Speciale voorzieningen
Het werken met een alfastraler als Actinium-225 is geen sinecure. “Omdat het een alfastraler is, heb je er speciale voorzieningen voor nodig”, zegt Brabander. “Wij zijn op dit moment het enige medische centrum in Nederland dat daarover beschikt. Het radioactief labelen van PSMA doen we zelf, onze laboratoria en medewerkers moeten daarvoor aan extra eisen voldoen. Ook dienen we Actinium-225-PSMA toe in een speciale therapieafdeling, waarbij het radioactieve afval veilig wordt opgeslagen.”
Patiënten die deelnemen aan de studie blijven de eerste nacht na de behandeling in het ziekenhuis. “We vangen hun urine op in speciale tanks voor radioactief afval. Daarna gaan ze naar huis met leefregels. Maar alfastraling komt niet zo diep, het gaat niet eens door de huid heen. Naasten van een patiënt hoeven zich dus weinig zorgen te maken over het zelf ontvangen van straling.”
Meer goede studies nodig
Hoewel het om een fase 1-studie gaat en er geen controlegroep is, zijn de onderzoekers natuurlijk ook nieuwsgierig naar de werkzaamheid. “We gaan uiteraard ook kijken naar de overleving, zullen PSA-waarden bepalen en allerlei scans maken om te zien of de tumormassa afneemt. Ook vullen deelnemers vragenlijsten in. Er zijn nog niet zo veel follow-upstudies gedaan naar deze behandelmethode bij prostaatkanker, dus er is nog weinig bekend over klinische uitkomstmaten naast de PSA-waarde.

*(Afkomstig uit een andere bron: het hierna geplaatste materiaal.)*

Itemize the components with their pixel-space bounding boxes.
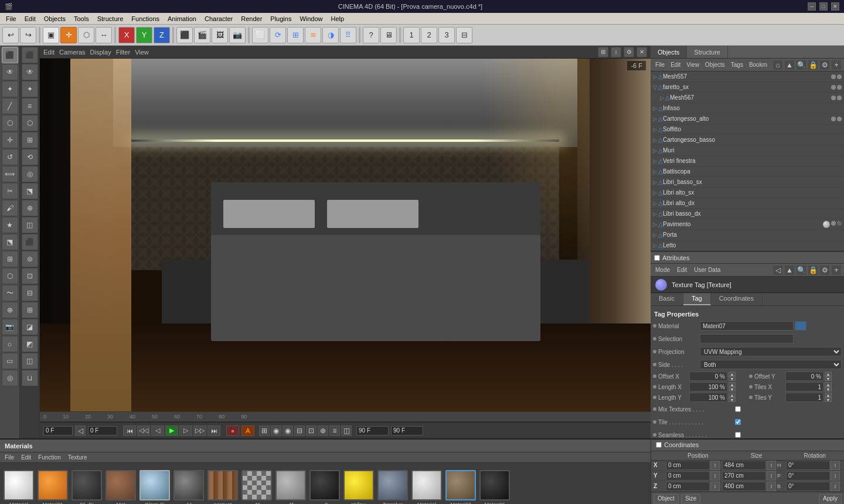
- obj-edit-menu[interactable]: Edit: [668, 61, 683, 69]
- rotate-tool-button[interactable]: ⬡: [78, 27, 94, 43]
- move-tool-button[interactable]: ✛: [60, 27, 77, 43]
- vp-filter-menu[interactable]: Filter: [116, 49, 130, 56]
- menu-help[interactable]: Help: [328, 15, 348, 23]
- sub-btn-17[interactable]: ◪: [22, 319, 38, 335]
- 3d-viewport[interactable]: -6 F: [40, 59, 651, 411]
- smooth-tool-lp[interactable]: ⬡: [2, 268, 18, 284]
- y-size-spin[interactable]: ↕: [767, 471, 776, 481]
- obj-view-menu[interactable]: View: [684, 61, 702, 69]
- tiles-y-down[interactable]: ▼: [825, 397, 832, 402]
- sub-btn-3[interactable]: ✦: [22, 81, 38, 97]
- tiles-x-down[interactable]: ▼: [825, 387, 832, 391]
- obj-item-libri-alto-dx[interactable]: ▷ △ Libri alto_dx: [651, 198, 844, 209]
- projection-dropdown[interactable]: UVW Mapping Flat Cubic Spherical Cylindr…: [700, 347, 842, 356]
- sub-btn-4[interactable]: ≡: [22, 98, 38, 114]
- vp-display-menu[interactable]: Display: [90, 49, 111, 56]
- pb-btn5[interactable]: ⊡: [306, 425, 316, 436]
- cloner-button[interactable]: ⊞: [287, 27, 304, 43]
- mat-file-menu[interactable]: File: [2, 454, 16, 461]
- offset-y-field[interactable]: [785, 372, 823, 381]
- obj-objects-menu[interactable]: Objects: [703, 61, 727, 69]
- length-y-field[interactable]: [689, 393, 727, 402]
- vp-cameras-menu[interactable]: Cameras: [59, 49, 86, 56]
- camera-lp[interactable]: 📷: [2, 319, 18, 335]
- x-size-field[interactable]: [722, 461, 766, 470]
- offset-y-down[interactable]: ▼: [825, 376, 832, 381]
- p-rot-field[interactable]: [786, 471, 830, 481]
- material-item-8[interactable]: .45: [275, 470, 306, 504]
- z-pos-spin[interactable]: ↕: [710, 482, 720, 491]
- sweep-button[interactable]: ⟳: [270, 27, 286, 43]
- attr-mode-menu[interactable]: Mode: [653, 266, 672, 274]
- tiles-y-up[interactable]: ▲: [825, 393, 832, 397]
- menu-tools[interactable]: Tools: [70, 15, 93, 23]
- attributes-enable-checkbox[interactable]: [654, 255, 660, 261]
- tab-structure[interactable]: Structure: [687, 46, 728, 58]
- menu-objects[interactable]: Objects: [40, 15, 69, 23]
- material-item-1[interactable]: Materi01: [38, 470, 68, 504]
- length-y-down[interactable]: ▼: [729, 397, 736, 402]
- selection-field[interactable]: [700, 334, 794, 343]
- y-pos-spin[interactable]: ↕: [710, 471, 720, 481]
- x-pos-field[interactable]: [666, 461, 710, 470]
- attr-add-button[interactable]: +: [831, 265, 842, 275]
- obj-tags-menu[interactable]: Tags: [729, 61, 746, 69]
- offset-x-up[interactable]: ▲: [729, 372, 736, 376]
- displace-button[interactable]: ≋: [305, 27, 321, 43]
- cube-button[interactable]: ⬜: [252, 27, 268, 43]
- poly-mode-button[interactable]: ⬡: [2, 115, 18, 131]
- y-size-field[interactable]: [722, 471, 766, 481]
- obj-item-libri-basso-sx[interactable]: ▷ △ Libri_basso_sx: [651, 177, 844, 188]
- mat-edit-menu[interactable]: Edit: [19, 454, 33, 461]
- pb-btn8[interactable]: ◫: [341, 425, 352, 436]
- axis-z-button[interactable]: Z: [154, 27, 170, 43]
- scale-tool-lp[interactable]: ⟺: [2, 166, 18, 182]
- auto-key-button[interactable]: A: [241, 425, 254, 436]
- menu-render[interactable]: Render: [237, 15, 266, 23]
- sub-btn-13[interactable]: ⊜: [22, 251, 38, 267]
- obj-lock-button[interactable]: 🔒: [808, 60, 818, 70]
- undo-button[interactable]: ↩: [2, 27, 19, 43]
- z-size-spin[interactable]: ↕: [767, 482, 776, 491]
- pb-btn1[interactable]: ⊞: [259, 425, 270, 436]
- attr-userdata-menu[interactable]: User Data: [692, 266, 723, 274]
- offset-x-field[interactable]: [689, 372, 727, 381]
- preview-start-field[interactable]: [88, 426, 117, 435]
- pb-btn6[interactable]: ⊕: [318, 425, 328, 436]
- render-button[interactable]: 🎬: [194, 27, 210, 43]
- obj-item-cartongesso-alto[interactable]: ▷ △ Cartongesso_alto: [651, 114, 844, 124]
- subtab-tag[interactable]: Tag: [683, 293, 711, 305]
- offset-y-up[interactable]: ▲: [825, 372, 832, 376]
- y-pos-field[interactable]: [666, 471, 710, 481]
- sub-btn-20[interactable]: ⊔: [22, 370, 38, 386]
- obj-item-faretto-sx[interactable]: ▽ △ faretto_sx: [651, 82, 844, 93]
- floor-lp[interactable]: ▭: [2, 353, 18, 369]
- magnet-tool-lp[interactable]: ★: [2, 217, 18, 233]
- pb-btn4[interactable]: ⊟: [294, 425, 305, 436]
- sub-btn-10[interactable]: ⊕: [22, 200, 38, 216]
- obj-item-muri[interactable]: ▷ △ Muri: [651, 145, 844, 156]
- sub-btn-12[interactable]: ⬛: [22, 234, 38, 250]
- current-frame-field[interactable]: [43, 426, 73, 435]
- array-button[interactable]: ⠿: [340, 27, 356, 43]
- obj-settings-button[interactable]: ⚙: [819, 60, 830, 70]
- menu-file[interactable]: File: [2, 15, 20, 23]
- obj-bookm-menu[interactable]: Bookm: [747, 61, 770, 69]
- material-item-13[interactable]: Materi07: [445, 470, 476, 504]
- render-settings-button[interactable]: ⬛: [176, 27, 193, 43]
- bool-button[interactable]: ◑: [322, 27, 339, 43]
- sub-btn-11[interactable]: ◫: [22, 217, 38, 233]
- obj-item-letto[interactable]: ▷ △ Letto: [651, 240, 844, 251]
- quantize-button[interactable]: ⊟: [456, 27, 472, 43]
- h-rot-field[interactable]: [786, 461, 830, 470]
- b-rot-spin[interactable]: ↕: [831, 482, 840, 491]
- attr-up-button[interactable]: ▲: [784, 265, 795, 275]
- z-size-field[interactable]: [722, 482, 766, 491]
- material-item-9[interactable]: _2: [309, 470, 340, 504]
- axis-y-button[interactable]: Y: [136, 27, 152, 43]
- menu-functions[interactable]: Functions: [128, 15, 163, 23]
- material-item-11[interactable]: Transluc: [377, 470, 408, 504]
- render-region-button[interactable]: 🖼: [212, 27, 228, 43]
- apply-button[interactable]: Apply: [819, 494, 842, 503]
- mix-textures-checkbox[interactable]: [735, 406, 741, 412]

Vanuit het bedrijf Endocyte start nu wel een gerandomiseerde fase 3-studie naar lutetium-PSMA.” Voor Lutetium-177 is overigens ook nooit echt een veilige maximale dosis vastgesteld, merkt Brabander op. “We gebruiken ongeveer dezelfde dosis als bij de neuro-endocriene tumoren, terwijl er bij PSMA toch een heel andere verdeling in het lichaam optreedt. Maar een fase 1-studie naar Lutetium-177-PSMA zal er waarschijnlijk nooit meer van komen”, verwacht ze. “De nucleaire geneeskunde loopt echt achter op dit gebied. Wij werken veel samen met internist-oncologen, voor wie het vanzelfsprekend is om de optimale dosis te vinden met een fase 1-studie. Ik hoop dat de nucleaire geneeskunde ook meer goede, nette studies gaat doen met oncologische patiënten, niet alleen voor deze specifieke behandeling, maar ook voor andere behandelingen. Dat is essentieel voor de veiligheid van patiënten en het helpt om internist-oncologen te overtuigen van het inzetten van radionuclidetherapie.”